O estigma, particularmente em torno de transtornos mentais e suicídio, faz com que muitas pessoas que estão pensando em tirar suas próprias vidas ou que já tentaram suicídio não procurem ajuda e, por isso, não recebam o auxílio que necessitam. A prevenção não tem sido tratada de forma adequada devido à falta de consciência do suicídio como um grave problema de saúde pública.

É preciso falar de suicídio. Mas é preciso saber falar de suicídio. Se há até pouco tempo essa palavra dificilmente seria lida em um jornal, hoje é consenso de que relegar o tema à categoria de tabu não ajuda a diminuir riscos. Pelo contrário, com o silêncio imposto pela sociedade, perde-se a chance de trabalhar a prevenção. Contudo, nem sempre se acerta na escolha das palavras e expressões para lidar com esse problema sério de saúde mental.

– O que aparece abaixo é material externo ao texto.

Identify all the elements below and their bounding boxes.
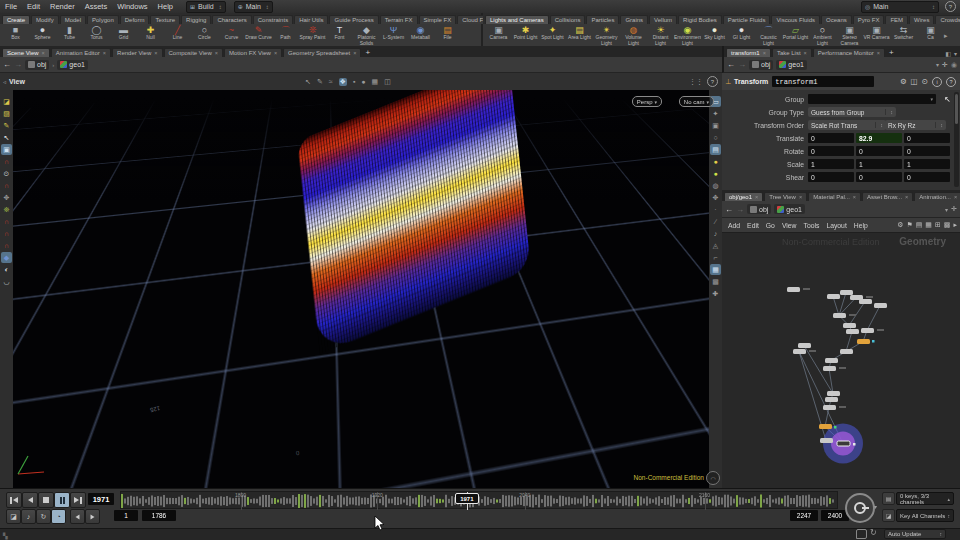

Não é uma questão de ser “politicamente correto”, mas de evitar atribuir ao ato conotações que, para pessoas fragilizadas, podem acabar sendo interpretadas como estímulo.

Pessoas com depressão têm risco significativo de suicídio e devem ser cuidadosamente monitoradas para comportamentos e ideação suicida. O risco de suicídio pode aumentar no início do tratamento da depressão, quando o retardo psicomotor e a indecisão podem ter melhorado, mas o humor deprimido está apenas parcialmente elevado. Quando é iniciado o uso de antidepressivos ou quando a dose é aumentada, alguns pacientes ficam agitados, ansiosos e pioram da depressão, o que pode aumentar o problema.

Como buscar ajuda?

Embora algumas tentativas ou suicídios completos sejam uma surpresa e um choque até para parentes próximos e companheiros, avisos claros podem ter sido dados a membros da família, amigos ou profissionais de saúde. Os avisos são muitas vezes explícitos, como discutir efetivamente planos, escrever ou modificar subitamente um testamento. Entretanto, os avisos podem ser mais sutis, tais como fazer comentários sobre não ter razão para viver ou que seria melhor se estivesse morto.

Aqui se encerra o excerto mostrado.